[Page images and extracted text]
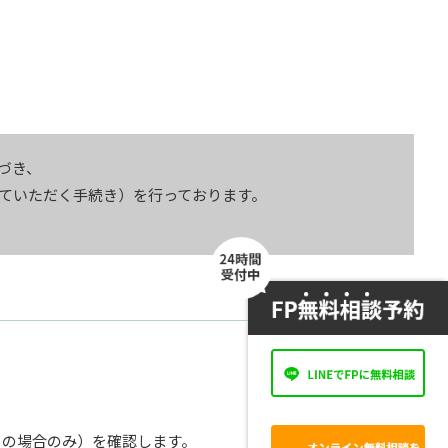
づき、
ていただく手続き）を行っております。
。
引の場合のみ）を確認します。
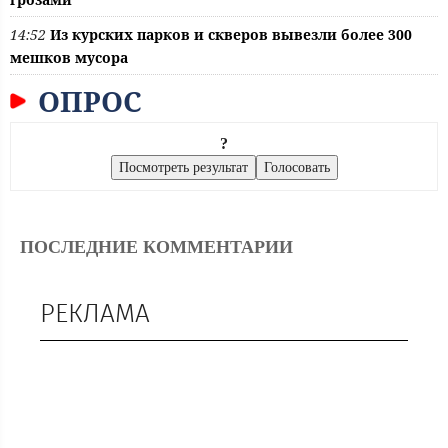
14:52
Из курских парков и скверов вывезли более 300
мешков мусора
ОПРОС
?
ПОСЛЕДНИЕ КОММЕНТАРИИ
РЕКЛАМА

**Exercise directions**:
In this exercise, set down all of the data exactly, without the pictures.

**Answer space**:
づき、
ていただく手続き）を行っております。
。
引の場合のみ）を確認します。
14:52
Из курских парков и скверов вывезли более 300
мешков мусора
ОПРОС
?
ПОСЛЕДНИЕ КОММЕНТАРИИ
РЕКЛАМА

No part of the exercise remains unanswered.